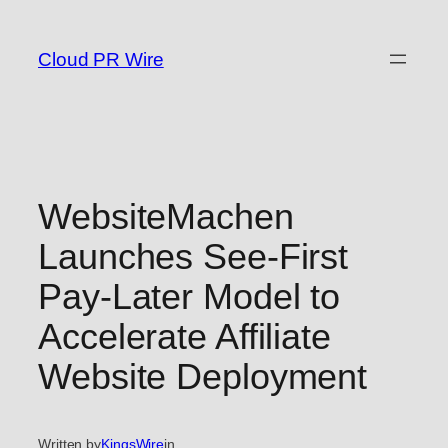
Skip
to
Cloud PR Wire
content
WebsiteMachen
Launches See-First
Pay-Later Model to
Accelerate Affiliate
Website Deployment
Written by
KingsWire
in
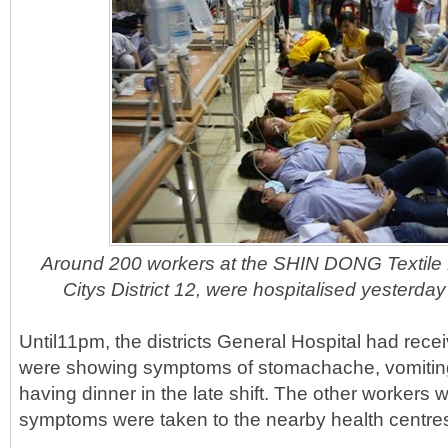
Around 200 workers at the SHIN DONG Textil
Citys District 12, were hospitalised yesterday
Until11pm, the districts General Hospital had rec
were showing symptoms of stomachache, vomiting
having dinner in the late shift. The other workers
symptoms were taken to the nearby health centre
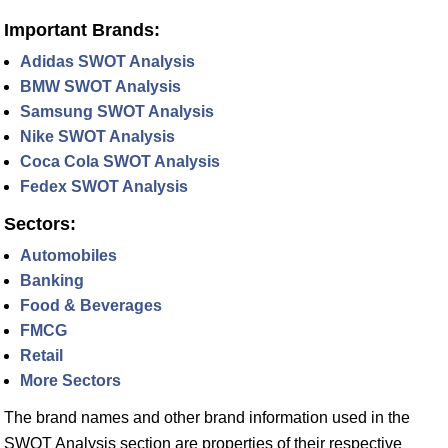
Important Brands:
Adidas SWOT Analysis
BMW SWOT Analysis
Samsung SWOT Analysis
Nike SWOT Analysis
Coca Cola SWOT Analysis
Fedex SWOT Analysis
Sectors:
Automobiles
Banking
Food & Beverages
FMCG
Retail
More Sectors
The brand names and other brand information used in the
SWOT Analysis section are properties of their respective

--------------------------------

Exactly what appears in the records above must be returned, apart from the pictures.

Skip
to
Cloud PR Wire
content
WebsiteMachen
Launches See-First
Pay-Later Model to
Accelerate Affiliate
Website Deployment
Written by
KingsWire
in
Around 200 workers at the SHIN DONG Textil
Citys District 12, were hospitalised yesterday
Until11pm, the districts General Hospital had rec
were showing symptoms of stomachache, vomiting
having dinner in the late shift. The other workers
symptoms were taken to the nearby health centre
Important Brands:
Adidas SWOT Analysis
BMW SWOT Analysis
Samsung SWOT Analysis
Nike SWOT Analysis
Coca Cola SWOT Analysis
Fedex SWOT Analysis
Sectors:
Automobiles
Banking
Food & Beverages
FMCG
Retail
More Sectors
The brand names and other brand information used in the
SWOT Analysis section are properties of their respective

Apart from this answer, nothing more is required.